DATA FOR THE TASK below:

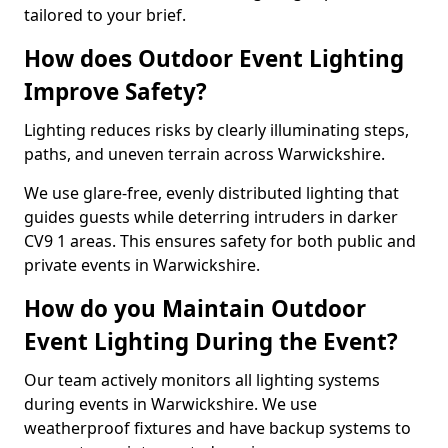
tailored to your brief.
How does Outdoor Event Lighting
Improve Safety?
Lighting reduces risks by clearly illuminating steps,
paths, and uneven terrain across Warwickshire.
We use glare-free, evenly distributed lighting that
guides guests while deterring intruders in darker
CV9 1 areas. This ensures safety for both public and
private events in Warwickshire.
How do you Maintain Outdoor
Event Lighting During the Event?
Our team actively monitors all lighting systems
during events in Warwickshire. We use
weatherproof fixtures and have backup systems to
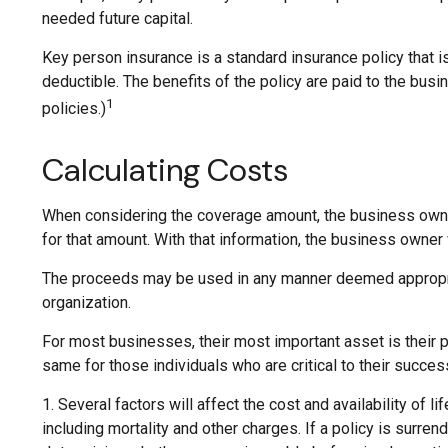
needed future capital.
Key person insurance is a standard insurance policy that
deductible. The benefits of the policy are paid to the bus
1
policies.)
Calculating Costs
When considering the coverage amount, the business owner s
for that amount. With that information, the business owner
The proceeds may be used in any manner deemed appropria
organization.
For most businesses, their most important asset is their 
same for those individuals who are critical to their succes
1. Several factors will affect the cost and availability of
including mortality and other charges. If a policy is surr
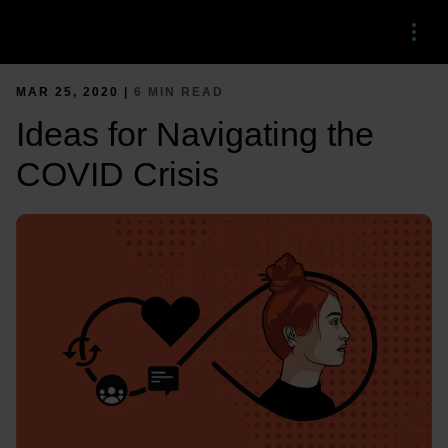
Menu
MAR 25, 2020 |
6 MIN READ
Ideas for Navigating the
COVID Crisis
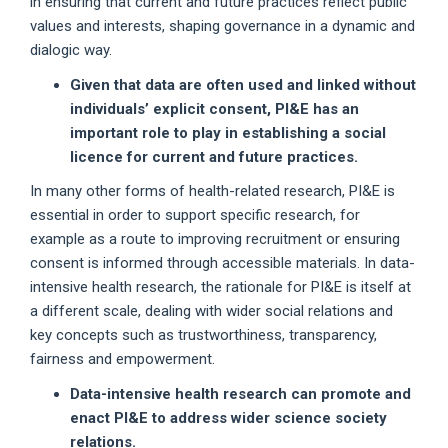
in ensuring that current and future practices reflect public
values and interests, shaping governance in a dynamic and
dialogic way.
Given that data are often used and linked without
individuals’ explicit consent, PI&E has an
important role to play in establishing a social
licence for current and future practices.
In many other forms of health-related research, PI&E is
essential in order to support specific research, for
example as a route to improving recruitment or ensuring
consent is informed through accessible materials. In data-
intensive health research, the rationale for PI&E is itself at
a different scale, dealing with wider social relations and
key concepts such as trustworthiness, transparency,
fairness and empowerment.
Data-intensive health research can promote and
enact PI&E to address wider science society
relations.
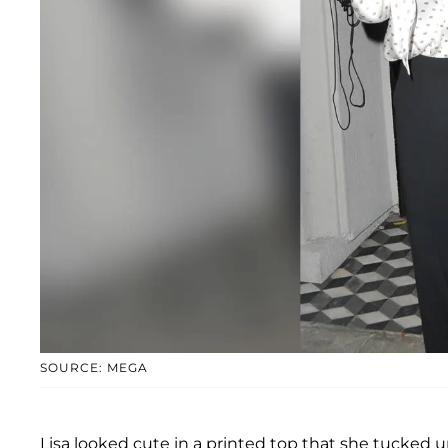
SOURCE: MEGA
Lisa looked cute in a printed top that she tucked u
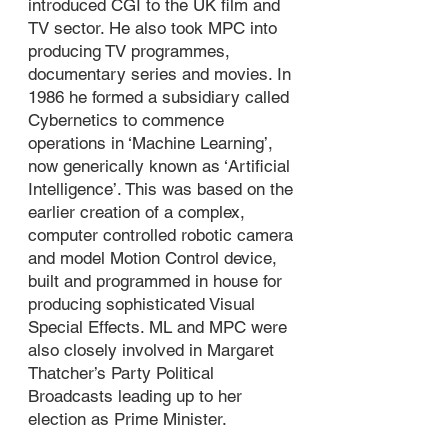
introduced CGI to the UK film and
TV sector. He also took MPC into
producing TV programmes,
documentary series and movies. In
1986 he formed a subsidiary called
Cybernetics to commence
operations in ‘Machine Learning’,
now generically known as ‘Artificial
Intelligence’. This was based on the
earlier creation of a complex,
computer controlled robotic camera
and model Motion Control device,
built and programmed in house for
producing sophisticated Visual
Special Effects. ML and MPC were
also closely involved in Margaret
Thatcher’s Party Political
Broadcasts leading up to her
election as Prime Minister.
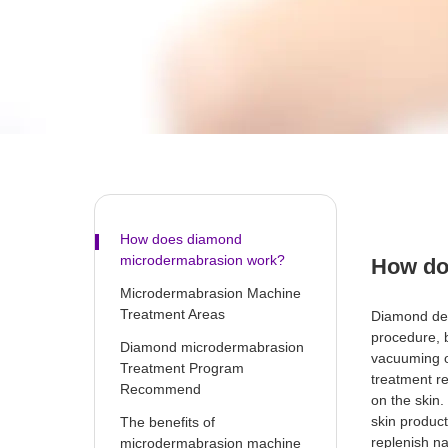
How does diamond
microdermabrasion work?
How do
Microdermabrasion Machine
Treatment Areas
Diamond der
procedure, b
Diamond microdermabrasion
vacuuming o
Treatment Program
treatment r
Recommend
on the skin
skin product
The benefits of
replenish na
microdermabrasion machine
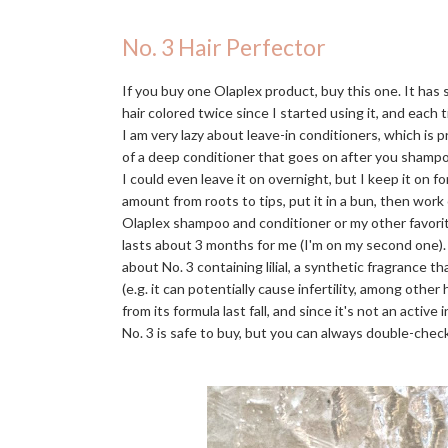
No. 3 Hair Perfector
If you buy one Olaplex product, buy this one. It has
hair colored twice since I started using it, and each t
I am very lazy about leave-in conditioners, which is 
of a deep conditioner that goes on after you shampo
I could even leave it on overnight, but I keep it on f
amount from roots to tips, put it in a bun, then work
Olaplex shampoo and conditioner or my other favori
lasts about 3 months for me (I'm on my second one)
about No. 3 containing lilial, a synthetic fragrance 
(e.g. it can potentially cause infertility, among othe
from its formula last fall, and since it's not an activ
No. 3 is safe to buy, but you can always double-check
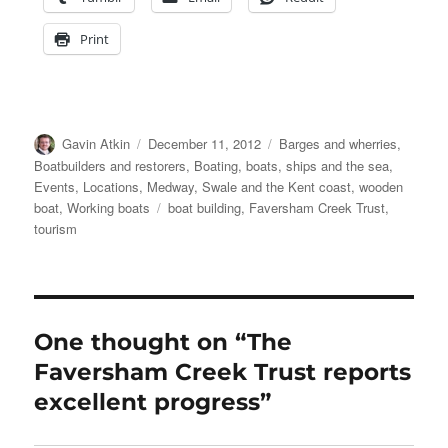
Print
Author
Posted
Categories
Gavin Atkin
December 11, 2012
Barges and wherries
,
on
Boatbuilders and restorers
,
Boating, boats, ships and the sea
,
Events
,
Locations
,
Medway, Swale and the Kent coast
,
wooden
Tags
boat
,
Working boats
boat building
,
Faversham Creek Trust
,
tourism
One thought on “The
Faversham Creek Trust reports
excellent progress”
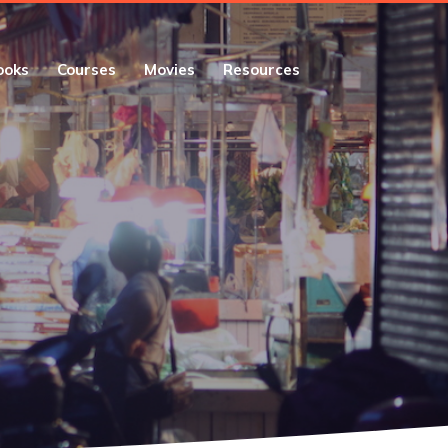
ooks
Courses
Movies
Resources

End of DATA FOR THE TASK.

- WHAT IS EXPECTED: Determine how many lines in the data above contain the string "consent". Give nothing except the number.

- EXERCISE RESULT: 2